A wild quarter in equity markets ended in the worst returns since Q1 2020. Rising inflation drove the Federal Reserve to begin its rate hiking cycle, while Putin’s invasion of Ukraine sent commodity prices surging (learn more about the war’s agricultural impact in our recent podcast) and an already challenged supply chain system into further disarray. After the Fed raised rates in March, some optimism crept back into markets as investors viewed the sell-off as an opportunity to gobble up stocks that sold off sharply in January and February.
The Russell 3000 Index closed the quarter down -5.28%. Large cap stocks declined the least, down -5.13%, as measured by the Russell 1000 Index. Returns were weaker down the market-cap spectrum as the Russell Midcap Index fell -5.68% and the Russell 2000 Index declined -7.53%. Across the cap spectrum, stocks in the value indexes held up far better than their growth index peers. The Russell 3000 Value Index outpaced its growth counterpart by 840 basis points (bps). The Russell Midcap Value and Russell 2000 Value Indexes outpaced their growth counterparts by more than 1,000 bps each.
In the Russell 3000 Index, the energy sector advanced nearly 39% as the Russia/Ukraine war and sanctions on the Russian energy sector sent oil and gas prices skyrocketing in
Q1. Brent crude reached a high of $140 per barrel in early March, a level not seen since the global financial crisis in 2008. In the US, gasoline prices jumped past $4 per gallon, with expectations that prices could reach $5 over the next six months. (Learn more about the state of energy markets in our latest industry perspective.) The utilities sector also posted a modest positive return in Q1.
On the downside, the communication services sector fell just over -12% this quarter, driven by declines of some of the largest media companies including Meta (FB -33%), Netflix (NFLX-37%), Disney (DIS-11%) and Alphabet (GOOG,GOOGL-3%). The consumer discretionary and technology sectors also posted meaningful losses in the -9% to -10% range. The remaining sectors posted declines in the -1% to -6% range.
1Q22 Russell 3000 Index Sector Returns (%)

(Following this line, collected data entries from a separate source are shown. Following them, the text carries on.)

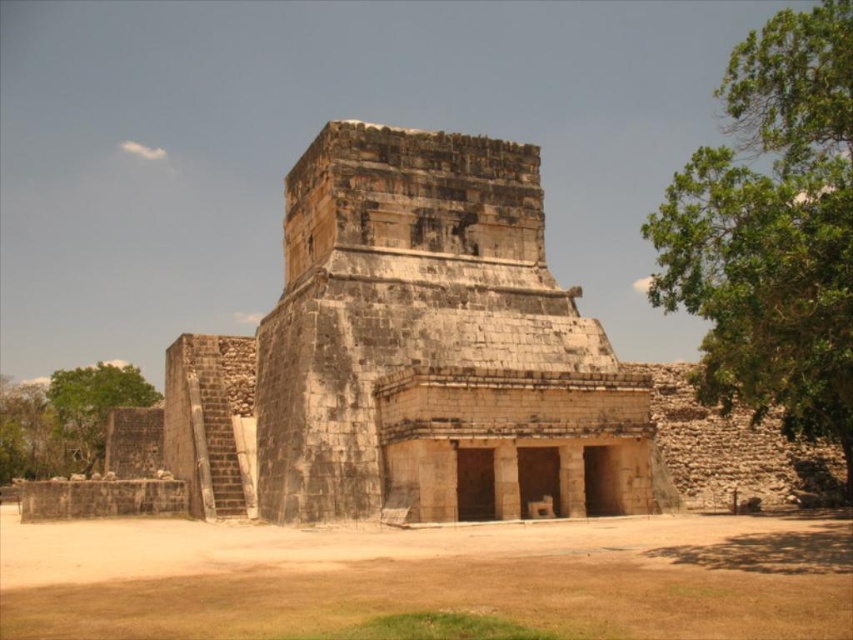 You are an archaeologist examining the ancient Mayan site. You notice the stone temple at center and the green leafy tree at lower left. Which object is taller?

The stone temple at center is taller than the green leafy tree at lower left according to the description.

You are standing in front of an ancient Mayan temple. You notice a specific point marked at coordinates point (469, 188). If you want to reach this point without moving your feet, which direction should you look?

You should look towards the point (469, 188), which is 231.10 feet away from you. Since you cannot move your feet, you need to adjust your gaze direction to face that point directly. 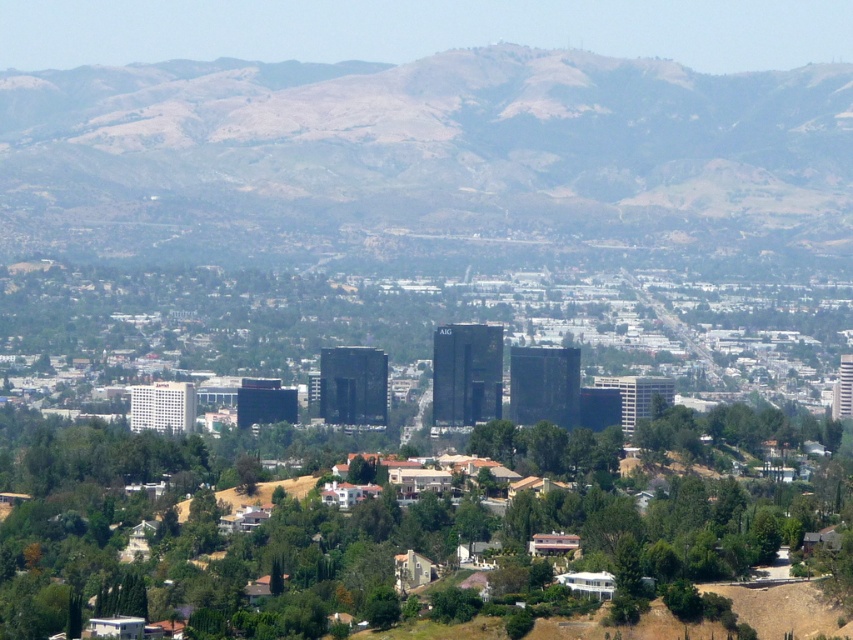 Who is positioned more to the left, brown/dry soil at center or green leafy tree at center?

green leafy tree at center

Is brown/dry soil at center taller than green leafy tree at center?

In fact, brown/dry soil at center may be shorter than green leafy tree at center.

At what (x,y) coordinates should I click in order to perform the action: click on brown/dry soil at center. Please return your answer as a coordinate pair (x, y). Looking at the image, I should click on (422, 156).

What are the coordinates of `brown/dry soil at center` in the screenshot? It's located at pos(422,156). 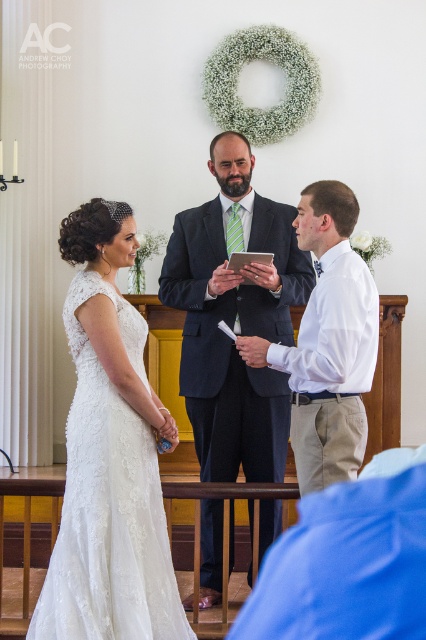 You are a photographer at a wedding and need to position yourself so that both the lace fabric dress at left and the white cotton shirt at center are visible in your shot. Based on their positions, which one should you focus on first to ensure both are in frame?

The lace fabric dress at left is located below the white cotton shirt at center, so you should focus on the white cotton shirt at center first to ensure both are in frame.

You are a photographer capturing the wedding ceremony. You need to ensure that both the white lace dress at left and the dark blue suit at center are in focus. Given that your camera has a depth of field that can cover 1 inch, will both subjects be in focus?

The white lace dress at left and dark blue suit at center are 0.88 inches apart, which is within the camera depth of field of 1 inch. Therefore, both subjects will be in focus.

You are a photographer at a wedding and need to frame the bride in her white lace dress at left and the groom in his dark blue suit at center. Given their clothing widths, which one should you adjust the camera focus on first to ensure proper framing?

The white lace dress at left has a lesser width compared to the dark blue suit at center, so you should focus on the dark blue suit at center first since it is wider and requires more space in the frame.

During a volatile quarter, the portfolio held up meaningfully better than the Russell 3000 Index. In the technology sector, we benefited from the relative strength of our holdings as well as our underweight exposure to a sector that took a beating in the first half of the quarter. In a similar vein, our outsized investment in the financials sector was beneficial and our stocks meaningfully outpaced those in the index. We also had positive stock selection in the communication services, health care, materials and industrials sectors. The largest headwind for us in Q1 was our lack of exposure to the energy sector.
On an individual holdings basis, top contributors to return included mobile game developer Zynga, property and casualty insurance company Alleghany (Y) and shipping and transportation company Kirby (KEX). Both Zynga and Alleghany were the targets of M&A activity during the quarter. Video game company Take-Two (TTWO) announced its acquisition of Zynga, which is expected to close by the end of Q2, and diversified holding company Berkshire Hathaway (BRK.A, BRK.B) announced its plans to acquire Alleghany. Kirby, the largest tank barge operator in the US, benefited as the Omicron wave receded in North America and the demand for energy continued to recover. Increasing demand for hydrocarbon distillates and general industrial activity also boosted Kirby’s share price.

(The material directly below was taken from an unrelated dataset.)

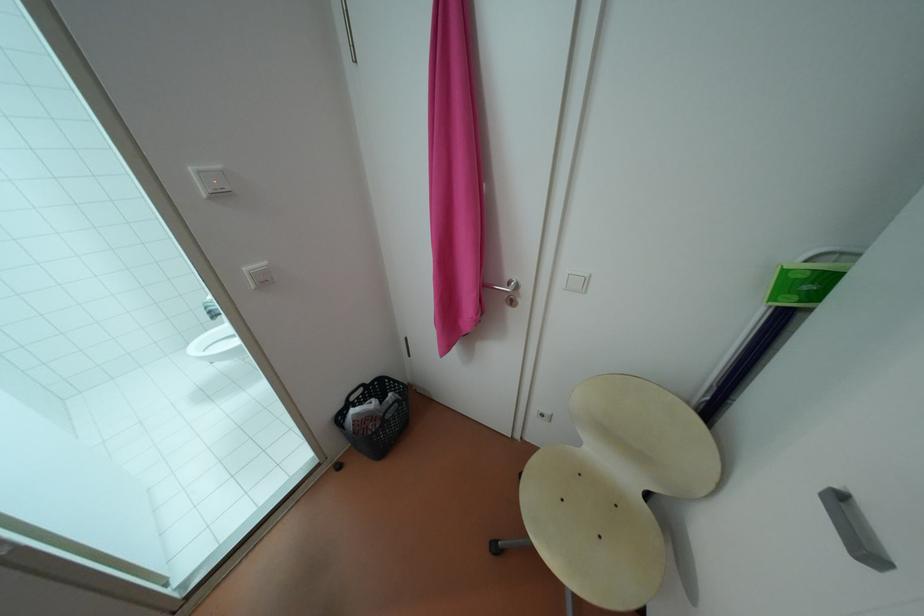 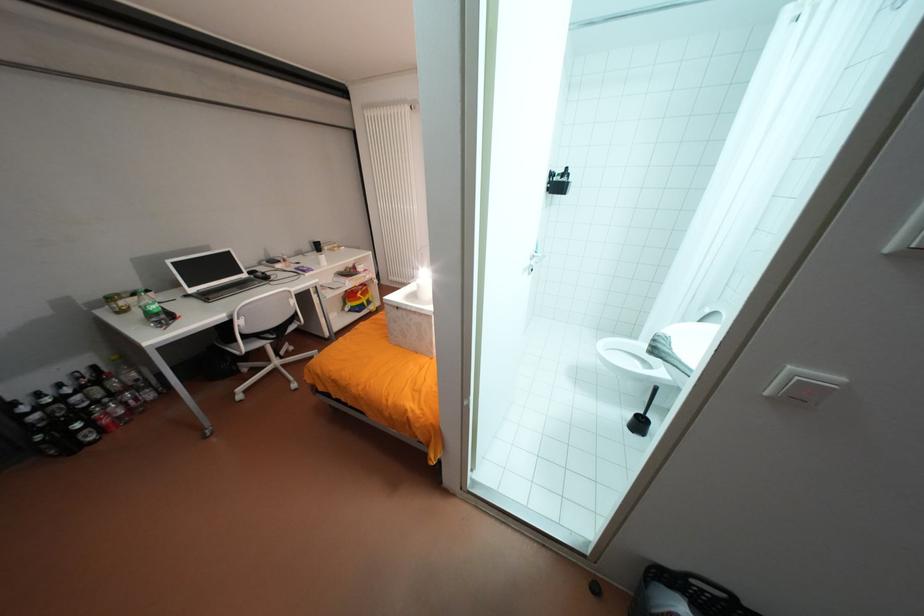 In the second image, find the point that corresponds to (x=220, y=307) in the first image.

(669, 345) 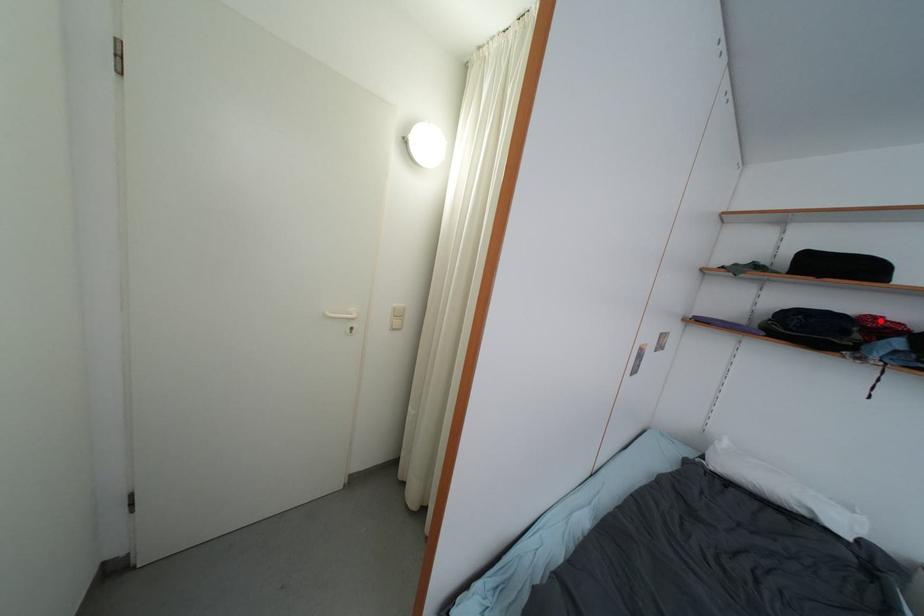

Other top contributors included property and casualty insurance company American International Group (AIG) and mortgage servicing company Mr. Cooper Group (COOP). AIG continued to execute on its turnaround of the global property and casualty business, showing underwriting margin improvements during the quarter. Mr. Cooper Group continues to perform well fundamentally, even with the prospects of a challenging mortgage originations market. Its balanced business model between originations and servicing should position the company well in the quarters ahead.
Among our weakest stocks were Meta Platforms (FB), KKR & Co. (KKR) and V.F. Corporation (VFC). The share price of Meta (Facebook’s parent company) declined significantly as the company reported a slight miss in earnings and provided guidance for a weak 1Q22. Meta also highlighted that competition from TikTok has been impacting user engagement in its apps. In our view, the company is taking the proper steps and investing heavily in ramping up its “Reels” feature, which competes with TikTok. Meta’s stock is trading at a meaningful discount to our estimate of intrinsic value, and we expect the company to retain its attractive network economics and manage competition and user privacy concerns well without impairing the value of the business over the long term.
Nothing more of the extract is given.